Pintura de Max Petrone
As folhas rasmalham, produzem uma certa sinfonia quando o vento passa por elas. Fortes troncos emergem do solo, fixos, rígidos e nunca mudam de sítio. No topo a verdejante folhagem, que nos dá sombra, nos faz estarr melhor num dia tão quente. A beleza não está na perfeição, mas muitas vezes está quando a imperfeição nos transmite algo de belo e singular. Singular, único, incomparável, imensurável. Gosto desta brisa, de sentir. Não gosto de ver o lixo no chão, beatas de cigarro igualmente depositadas no chão onde estou. Queria me sentir mais livre. Acho que tantos anos de repressão agora dão em cenas maradas mesmo. Dou comigo a viver coisas que nunca pensei viver, algumas que iria criticar bastante. Por um lado ensina-me a ver muita coisa, e a aceitar/tolerar melhor as coisas. Mas francamente acho que já era assim. Talvez eu não consiga crescer bem, e então ainda viva no plano térreo mesmo. Ou então ando a tentar entender algo que ainda não entendi.

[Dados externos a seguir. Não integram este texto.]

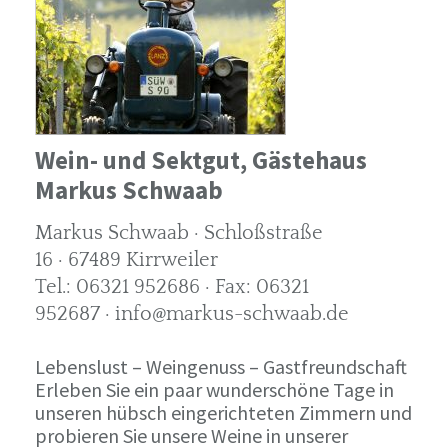
Wein- und Sektgut, Gästehaus
Markus Schwaab
Markus Schwaab · Schloßstraße
16 · 67489 Kirrweiler
Tel.: 06321 952686 · Fax: 06321
952687 · info@markus-schwaab.de
Lebenslust – Weingenuss – Gastfreundschaft
Erleben Sie ein paar wunderschöne Tage in
unseren hübsch eingerichteten Zimmern und
probieren Sie unsere Weine in unserer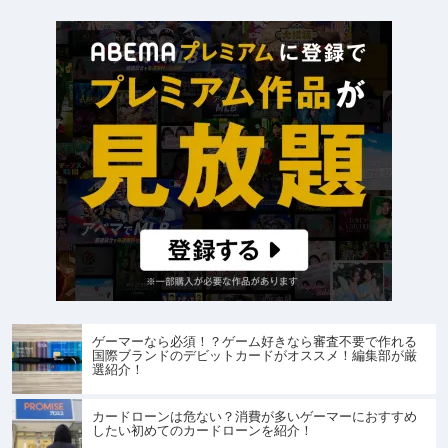
ゲーマーなら必須！？ゲーム好きなら審査不要で作れる
国際ブランドのデビットカードがオススメ！編集部が厳
選紹介！
カードローンは危ない？消費が多いゲーマーにおすすめ
したい初めてのカードローンを紹介！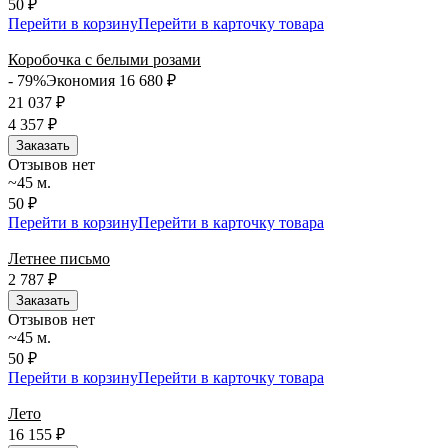
50 ₽
Перейти в корзину
Перейти в карточку товара
Коробочка с белыми розами
- 79%
Экономия 16 680
₽
21 037
₽
4 357
₽
Заказать
Отзывов нет
~45 м.
50 ₽
Перейти в корзину
Перейти в карточку товара
Летнее письмо
2 787
₽
Заказать
Отзывов нет
~45 м.
50 ₽
Перейти в корзину
Перейти в карточку товара
Лето
16 155
₽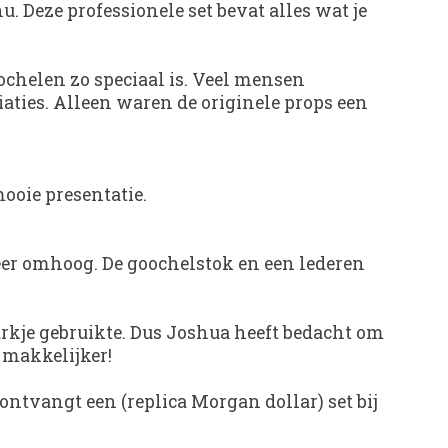
. Deze professionele set bevat alles wat je
chelen zo speciaal is. Veel mensen
iaties. Alleen waren de originele props een
oie presentatie.
eer omhoog. De goochelstok en een lederen
kurkje gebruikte. Dus Joshua heeft bedacht om
 makkelijker!
ontvangt een (replica Morgan dollar) set bij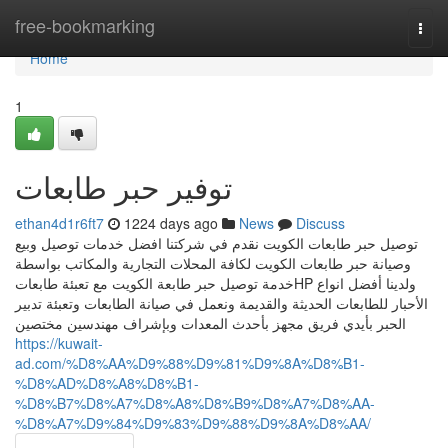
Home
free-bookmarking
Togg
navi
Home
1
توفير حبر طابعات
ethan4d1r6ft7
1224 days ago
News
Discuss
توصيل حبر طابعات الكويت نقدم في شركتنا افضل خدمات توصيل وبيع
وصيانة حبر طابعات الكويت لكافة المحلات التجارية والمكاتب بواسطة
خدمة توصيل حبر طابعة الكويت مع تعبئة طابعاتHP ولدينا أفضل انواع
الأحبار للطابعات الحديثة والقديمة ونعمل في صيانة الطابعات وتعبئة تدبير
الحبر بأيدي فريق مجهز بأحدث المعدات وبإشراف مهندسين مختصين
https://kuwait-
ad.com/%D8%AA%D9%88%D9%81%D9%8A%D8%B1-
%D8%AD%D8%A8%D8%B1-
%D8%B7%D8%A7%D8%A8%D8%B9%D8%A7%D8%AA-
%D8%A7%D9%84%D9%83%D9%88%D9%8A%D8%AA/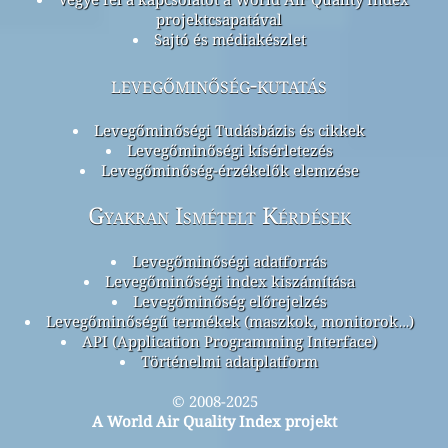
projektcsapatával
Sajtó és médiakészlet
levegőminőség-kutatás
Levegőminőségi Tudásbázis és cikkek
Levegőminőségi kísérletezés
Levegőminőség-érzékelők elemzése
Gyakran Ismételt Kérdések
Levegőminőségi adatforrás
Levegőminőségi index kiszámítása
Levegőminőség előrejelzés
Levegőminőségű termékek (maszkok, monitorok…)
API (Application Programming Interface)
Történelmi adatplatform
© 2008-2025
A World Air Quality Index projekt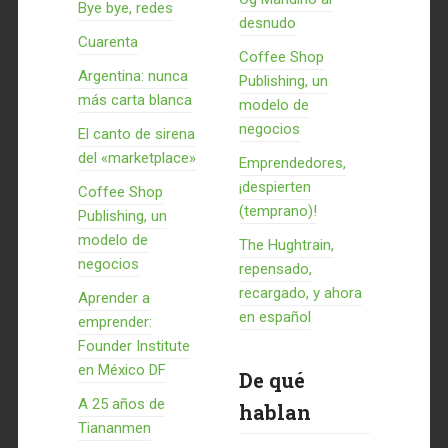
Bye bye, redes
desnudo
Cuarenta
Coffee Shop
Argentina: nunca
Publishing, un
más carta blanca
modelo de
negocios
El canto de sirena
del «marketplace»
Emprendedores,
¡despierten
Coffee Shop
(temprano)!
Publishing, un
modelo de
The Hughtrain,
negocios
repensado,
recargado, y ahora
Aprender a
en español
emprender:
Founder Institute
en México DF
De qué
A 25 años de
hablan
Tiananmen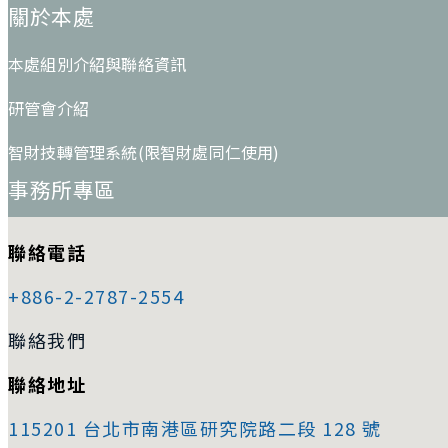
關於本處
本處組別介紹與聯絡資訊
研管會介紹
智財技轉管理系統(限智財處同仁使用)
事務所專區
聯絡電話
+886-2-2787-2554
聯絡我們
聯絡地址
115201 台北市南港區研究院路二段 128 號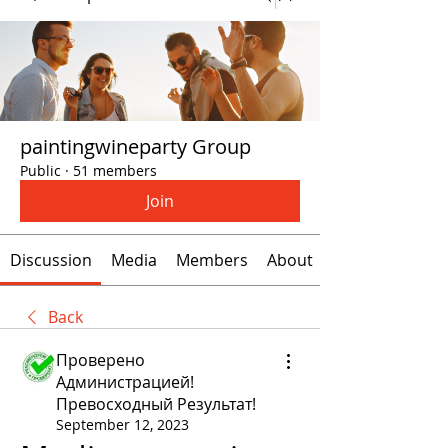
paintingwineparty Group
Public
·
51 members
Join
Discussion
Media
Members
About
Back
Проверено
Администрацией!
Превосходный Результат!
September 12, 2023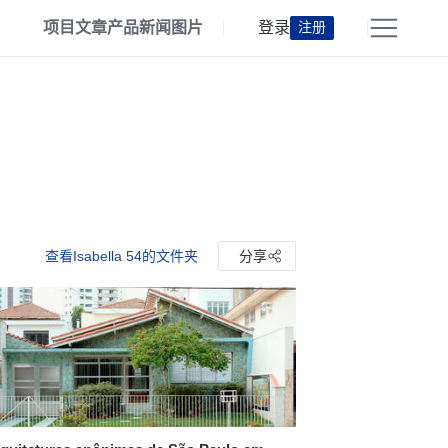
项目
文章
产品
新闻
图片
登录
注册
查看Isabella 54的文件夹
分享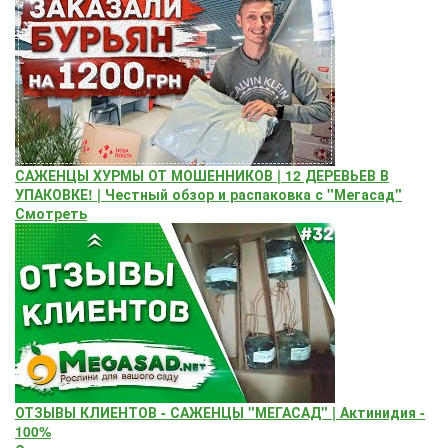
САЖЕНЦЫ ХУРМЫ ОТ МОШЕННИКОВ | 12 ДЕРЕВЬЕВ В
УПАКОВКЕ! | Честный обзор и распаковка с "Мегасад"
Смотреть
ОТЗЫВЫ КЛИЕНТОВ - САЖЕНЦЫ "МЕГАСАД" | Актинидия -
100%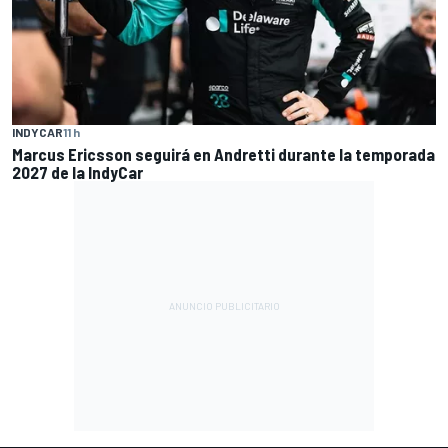
INDYCAR
11 h
Marcus Ericsson seguirá en Andretti durante la temporada
2027 de la IndyCar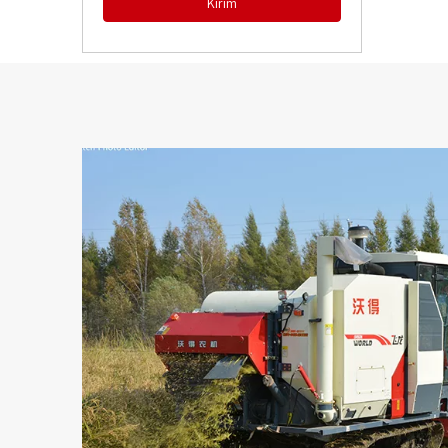
Kirim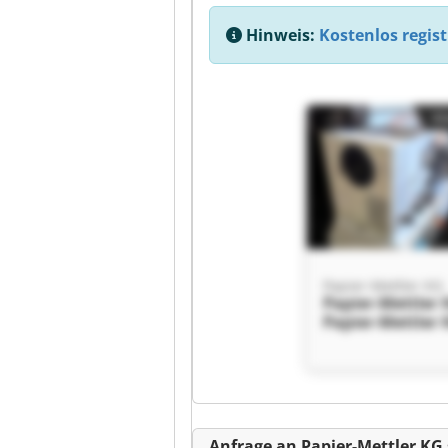
Hinweis:
Kostenlos regist
Kl
Papier-Mettler KG
Papier-Mettler
Papier-Mettler
Kl
Anfrage an Papier-Mettler KG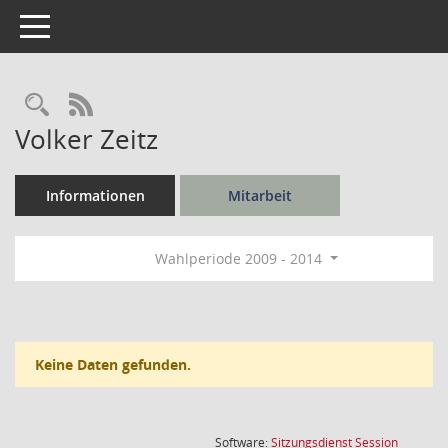
Toggle navigation
Rechercheauswahl
RSS-Feed
Volker Zeitz
Informationen
Mitarbeit
Wahlperiode 2009 - 2014
Keine Daten gefunden.
(Wird in
Software:
Sitzungsdienst
Session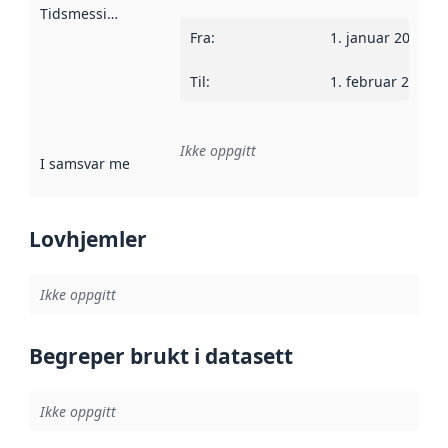
Tidsmessig avgrensning
:
Fra
:
1. januar 2002
Til
:
1. februar 2012
Ikke oppgitt
I samsvar med
:
Referanse til en implementasjonsregel eller a
Lovhjemler
Ikke oppgitt
Begreper brukt i datasett
Ikke oppgitt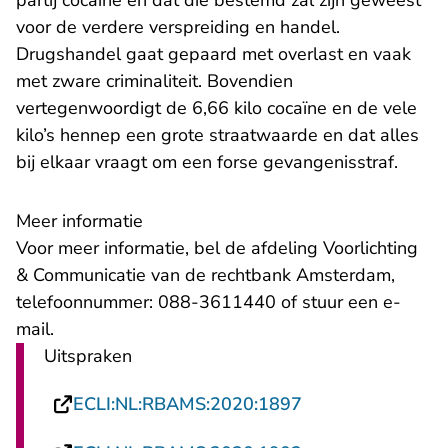
partij cocaïne en dat die bestemd zal zijn geweest
voor de verdere verspreiding en handel.
Drugshandel gaat gepaard met overlast en vaak
met zware criminaliteit. Bovendien
vertegenwoordigt de 6,66 kilo cocaïne en de vele
kilo’s hennep een grote straatwaarde en dat alles
bij elkaar vraagt om een forse gevangenisstraf.
Meer informatie
Voor meer informatie, bel de afdeling Voorlichting
& Communicatie van de rechtbank Amsterdam,
telefoonnummer: 088-3611440 of stuur een
e-
- U verlaat Rechtspraak.nl
mail
.
Uitspraken
- U verlaat Recht
ECLI:NL:RBAMS:2020:1897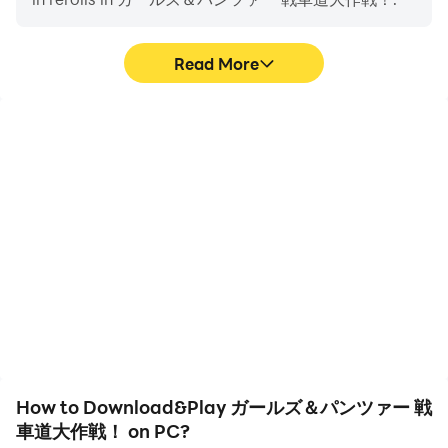
Read More
High FPS
Video Recorder
With support for high
Easily capture your
FPS, ガールズ＆パンツァ
performance and
ー 戦車道大作戦！'s game
gameplay process in ガー
graphics are smoother,
ルズ＆パンツァー 戦車道
and actions are more
大作戦！, aiding in
seamless, enhancing the
learning and improving
visual experience and
driving techniques, or
immersion of playing ガー
sharing gaming
ルズ＆パンツァー 戦車道
experiences and
大作戦！.
achievements with other
players.
How to Download&Play ガールズ＆パンツァー 戦
車道大作戦！ on PC?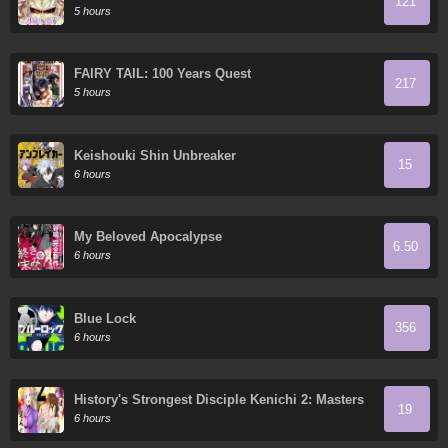
121
5 hours
FAIRY TAIL: 100 Years Quest
217
5 hours
Keishouki Shin Unbreaker
15
6 hours
My Beloved Apocalypse
6.50
6 hours
Blue Lock
356
6 hours
History's Strongest Disciple Kenichi 2: Masters
19
Arc
6 hours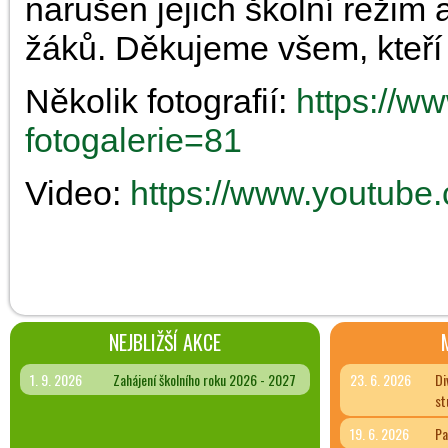
narušen jejich školní režim 
žáků. Děkujeme všem, kteří 
Několik fotografií:
https://ww
fotogalerie=81
Video:
https://www.youtube
NEJBLIŽŠÍ AKCE
1. 9. 2026
Zahájení školního roku 2026 - 2027
23. 6. 2026
Di
st
19. 6. 2026
Pa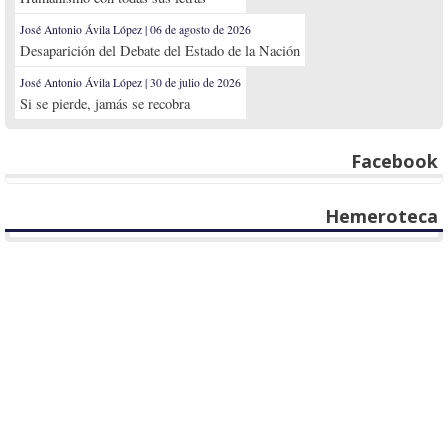
José Antonio Ávila López | 06 de agosto de 2026
Desaparición del Debate del Estado de la Nación
José Antonio Ávila López | 30 de julio de 2026
Si se pierde, jamás se recobra
Facebook
Hemeroteca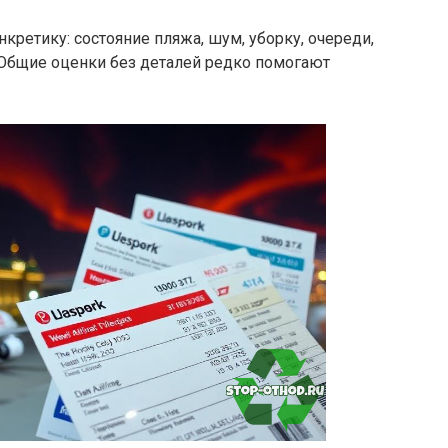
кретику: состояние пляжа, шум, уборку, очереди,
. Общие оценки без деталей редко помогают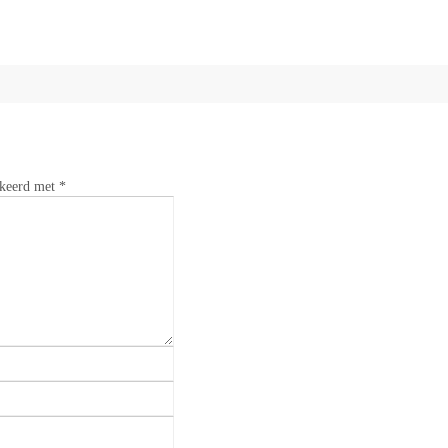
rkeerd met
*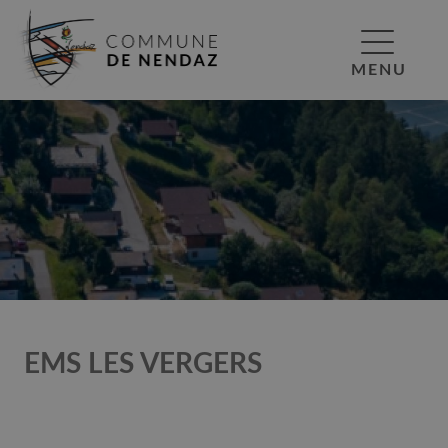
MENU
EMS LES VERGERS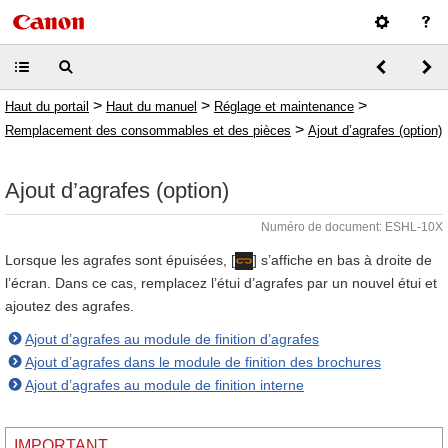
>
>
>
Haut du portail
Haut du manuel
Réglage et maintenance
>
Remplacement des consommables et des pièces
Ajout d’agrafes (option)
Ajout d’agrafes (option)
Numéro de document: ESHL-10X
Lorsque les agrafes sont épuisées, [
] s’affiche en bas à droite de
l’écran. Dans ce cas, remplacez l’étui d’agrafes par un nouvel étui et
ajoutez des agrafes.
Ajout d’agrafes au module de finition d’agrafes
Ajout d’agrafes dans le module de finition des brochures
Ajout d’agrafes au module de finition interne
IMPORTANT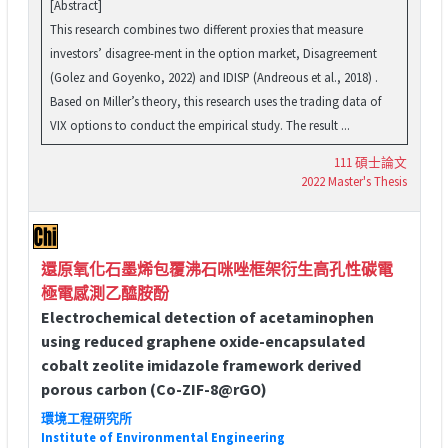
[Abstract]
This research combines two different proxies that measure
investors’ disagree-ment in the option market, Disagreement
(Golez and Goyenko, 2022) and IDISP (Andreous et al., 2018) .
Based on Miller’s theory, this research uses the trading data of
VIX options to conduct the empirical study. The result ...
111 碩士論文
2022 Master's Thesis
還原氧化石墨烯包覆沸石咪唑框架衍生高孔性碳電
極電感測乙醯胺酚
Electrochemical detection of acetaminophen
using reduced graphene oxide-encapsulated
cobalt zeolite imidazole framework derived
porous carbon (Co-ZIF-8@rGO)
環境工程研究所
Institute of Environmental Engineering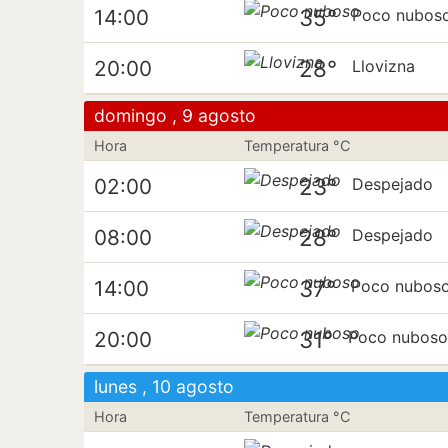
35°
14:00
Poco nubos
28°
20:00
Llovizna
domingo , 9 agosto
Hora
Temperatura °C
23°
02:00
Despejado
28°
08:00
Despejado
37°
14:00
Poco nubos
31°
20:00
Poco nubos
lunes , 10 agosto
Hora
Temperatura °C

Quando não se tem raízes é-se inconstante, é preciso ter raízes para fixar, não vacilar. E não é não fazer porque achamos mal, ou porque pensamos demasiado no que os outros pensam. Tanta coisa mudou e ao mesmo tempo não mudou.
A fantasia é uma cena tramada, e porque fantasiamos?! Na verdade o fazemos porque a realidade não é o que desejamos. E por tal sonhamos com outras coisas diferentes ou coisas que num canário normal nunca aconteceriam. Por um lado é a adrenalina, a cena do proibido.
Os pássaros chilreiam e nunca nos admiramos com a beleza. O desejo crepita. O vento sompra, apazigoa a minha alma, mas continou confusa. Tremedamente confusa e instável, por tal minha letra continua a mudar. Acho que o que falta muito neste mundo é o respeito, e tal proeza vem do amor. E por isso mesmo muitas pessoas aparentam ter respeito, mas na verdade não o sentem porque também não têm amor nos seus corações, nem o tentam ter. E amor é como uma planta é preciso cuidado, não basta pensar, é preciso actuar. Cada vez as pessoas actuam numa de moda e não de uma de sentir, porque vejamos nós somos animais superiores, então supostamente deviamos caminhar para a consciência. Eu falo isto, mas muitas vezes ando para aí perdida a ver não sei o quê. Mas ainda para aqui me questiono sobre certas coisas, ao passo que certas pessoas nem isso. E isso é algo que não deveríamos perder - a capacidade de nos questionarmos como as crianças, e também a capacidade de nos supreendermos. Tudo passando a ser rotina deixa de ter brilho, e deviamos procurar nós mesmo isso e não esperar que alguém nos traga esse brilho. Ou melhor parar de fazer teatro, e admitir a vida que temos e tentar mesmo mudar. Muita gente queria mudar, contudo nada faz para tal. Acomodam-se ao confortável, enfim...mas depois fantasiam.